Researchers have discovered a sub-Neptune exoplanet that is orbiting a red dwarf star with an irregular orbit.
An international research team from the University of Bern, as well as an observational team from the SAINT-EX observatory in Mexico, have discovered a sub-Neptune exoplanet orbiting a red dwarf star. SAINT-EX is run by a consortium including the Centre for Space and Habitability (CSH) at the University of Bern and the National Centre of Competence in Research NCCR PlanetS.
Red dwarfs are small stars and are consequently much cooler than our Sun. Around stars such as these, liquid water is possible on planets much closer to the star than in our solar system. The distance between an exoplanet and its star is a crucial factor in its detection. The closer a planet is to its host star, the higher the probability that it can be detected.
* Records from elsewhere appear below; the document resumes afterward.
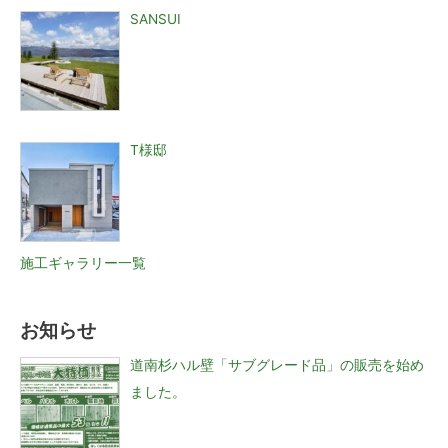
SANSUI
T様邸
施工ギャラリー一覧
お知らせ
道南杉ハル壁「サブグレード品」の販売を始め
ました。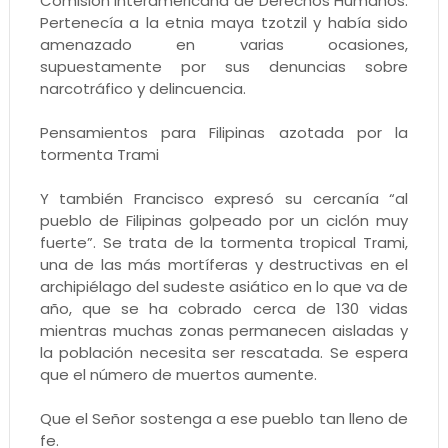
Comisión Interamericana de Derechos Humanos.
Pertenecía a la etnia maya tzotzil y había sido
amenazado en varias ocasiones,
supuestamente por sus denuncias sobre
narcotráfico y delincuencia.
Pensamientos para Filipinas azotada por la
tormenta Trami
Y también Francisco expresó su cercanía “al
pueblo de Filipinas golpeado por un ciclón muy
fuerte”. Se trata de la tormenta tropical Trami,
una de las más mortíferas y destructivas en el
archipiélago del sudeste asiático en lo que va de
año, que se ha cobrado cerca de 130 vidas
mientras muchas zonas permanecen aisladas y
la población necesita ser rescatada. Se espera
que el número de muertos aumente.
Que el Señor sostenga a ese pueblo tan lleno de
fe.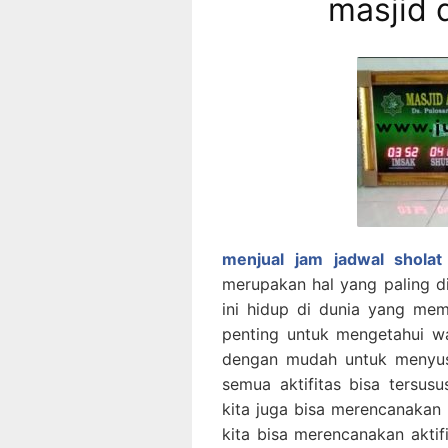
masjid d
menjual jam jadwal sholat 
merupakan hal yang paling d
ini hidup di dunia yang mem
penting untuk mengetahui wa
dengan mudah untuk menyus
semua aktifitas bisa tersu
kita juga bisa merencanakan
kita bisa merencanakan aktif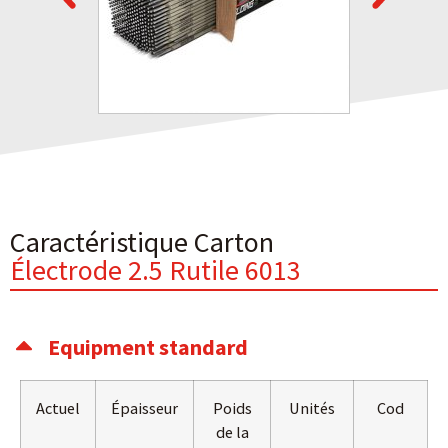
Caractéristique Carton
Électrode 2.5 Rutile 6013
Equipment standard
Actuel
Épaisseur
Poids
Unités
Cod
de la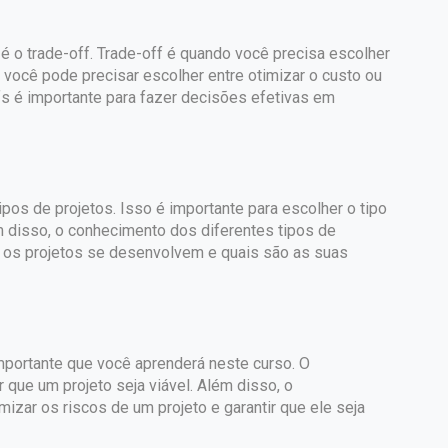
é o trade-off. Trade-off é quando você precisa escolher
, você pode precisar escolher entre otimizar o custo ou
s é importante para fazer decisões efetivas em
os de projetos. Isso é importante para escolher o tipo
m disso, o conhecimento dos diferentes tipos de
 os projetos se desenvolvem e quais são as suas
mportante que você aprenderá neste curso. O
r que um projeto seja viável. Além disso, o
zar os riscos de um projeto e garantir que ele seja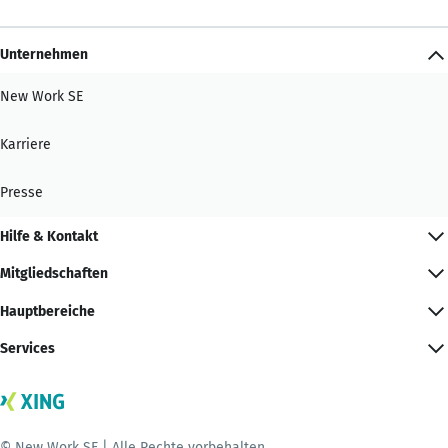
Unternehmen
New Work SE
Karriere
Presse
Hilfe & Kontakt
Mitgliedschaften
Hauptbereiche
Services
© New Work SE | Alle Rechte vorbehalten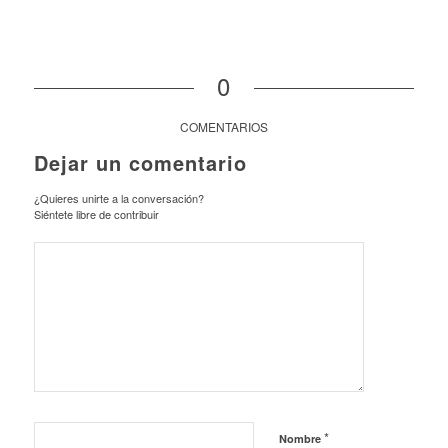
0
COMENTARIOS
Dejar un comentario
¿Quieres unirte a la conversación?
Siéntete libre de contribuir
*
Nombre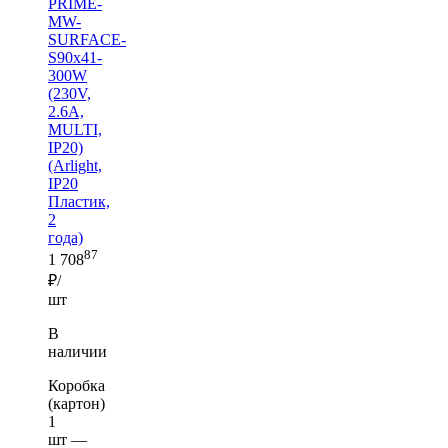
PRIME-
MW-
SURFACE-
S90x41-
300W
(230V,
2.6A,
MULTI,
IP20)
(Arlight,
IP20
Пластик,
2
года)
87
1 708
₽/
шт
В
наличии
Коробка
(картон)
1
шт —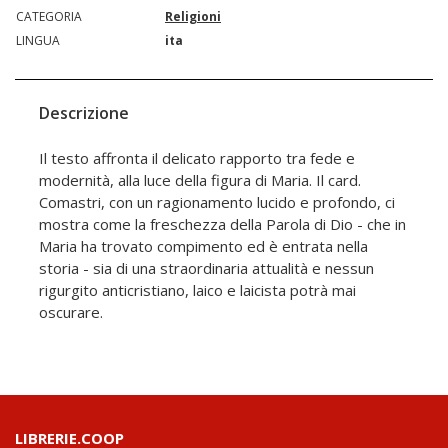
CATEGORIA
Religioni
LINGUA
ita
Descrizione
Il testo affronta il delicato rapporto tra fede e
modernità, alla luce della figura di Maria. Il card.
Comastri, con un ragionamento lucido e profondo, ci
mostra come la freschezza della Parola di Dio - che in
Maria ha trovato compimento ed è entrata nella
storia - sia di una straordinaria attualità e nessun
rigurgito anticristiano, laico e laicista potrà mai
oscurare.
LIBRERIE.COOP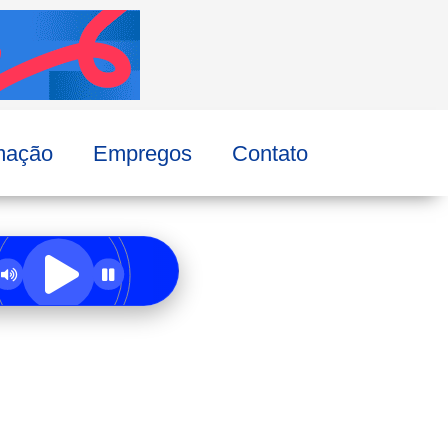
mação
Empregos
Contato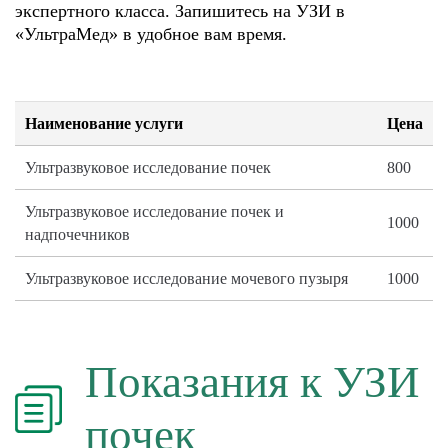
экспертного класса. Запишитесь на УЗИ в
«УльтраМед» в удобное вам время.
Наименование услуги
Цена
Ультразвуковое исследование почек
800
Ультразвуковое исследование почек и
1000
надпочечников
Ультразвуковое исследование мочевого пузыря
1000
Показания к УЗИ
почек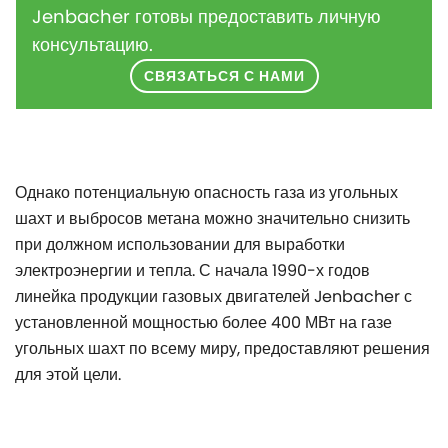
Jenbacher готовы предоставить личную
консультацию.
СВЯЗАТЬСЯ С НАМИ
Однако потенциальную опасность газа из угольных
шахт и выбросов метана можно значительно снизить
при должном использовании для выработки
электроэнергии и тепла. С начала 1990-х годов
линейка продукции газовых двигателей Jenbacher с
установленной мощностью более 400 МВт на газе
угольных шахт по всему миру, предоставляют решения
для этой цели.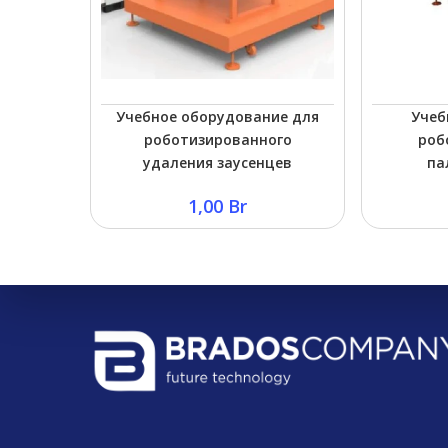
Учебное оборудование для
Учеб
роботизированного
роб
удаления заусенцев
па
1,00
Br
In a study recently published in the journal of Astronomy & Astrophysics, researchers led by Dr Nicole Schanche of the Centre for Space and Habitability of the University of Bern, report the discovery of the exoplanet TOI-2257 b orbiting a nearby red dwarf. Nicole Schanche is also a member of the National Centre of Competence in Research PlanetS, which the University of Bern operates together with the University of Geneva.
The transit method
Exoplanets that are very far from our solar system cannot be observed directly with a telescope as they are too small and reflect a very small amount of light. However, one way to detect such planets is the transit method. This involves using telescopes to look for dips in the star’s brightness that occur when planets pass in front of the star. Repeated observations of the dips in the star’s brightness give precise measurements of the planet’s orbital period around the star, and the depth of the transit allows researchers to determine the planet’s diameter. When combined with the estimates of planet mass from other methods, such as using radial velocity measurements, the planet density can be calculated.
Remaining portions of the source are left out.